* _WHAT THE TASK ASKS_:
Transcribe each record word for word. Skip the images.

Data extracted from a collection:
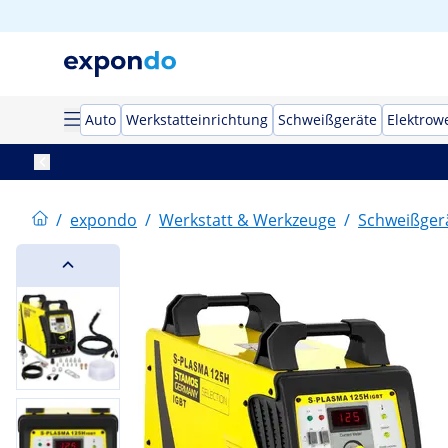
Auto
Werkstatteinrichtung
Schweißgeräte
Elektrow
/
expondo
/
Werkstatt & Werkzeuge
/
Schweißger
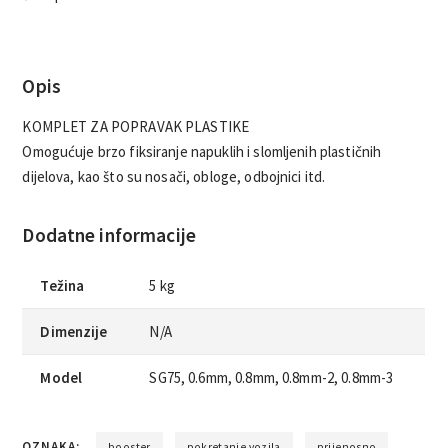
Opis
KOMPLET ZA POPRAVAK PLASTIKE
Omogućuje brzo fiksiranje napuklih i slomljenih plastičnih
dijelova, kao što su nosači, obloge, odbojnici itd.
Dodatne informacije
Težina
5 kg
Dimenzije
N/A
Model
SG75, 0.6mm, 0.8mm, 0.8mm-2, 0.8mm-3
OZNAKA:
booster
pokretanje vozila
prijenosno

* _TASK ANSWER_:
Auto
Werkstatteinrichtung
Schweißgeräte
Elektrow
/
expondo
/
Werkstatt & Werkzeuge
/
Schweißger
Opis
KOMPLET ZA POPRAVAK PLASTIKE
Omogućuje brzo fiksiranje napuklih i slomljenih plastičnih
dijelova, kao što su nosači, obloge, odbojnici itd.
Dodatne informacije
Težina
5 kg
Dimenzije
N/A
Model
SG75, 0.6mm, 0.8mm, 0.8mm-2, 0.8mm-3
OZNAKA:
booster
pokretanje vozila
prijenosno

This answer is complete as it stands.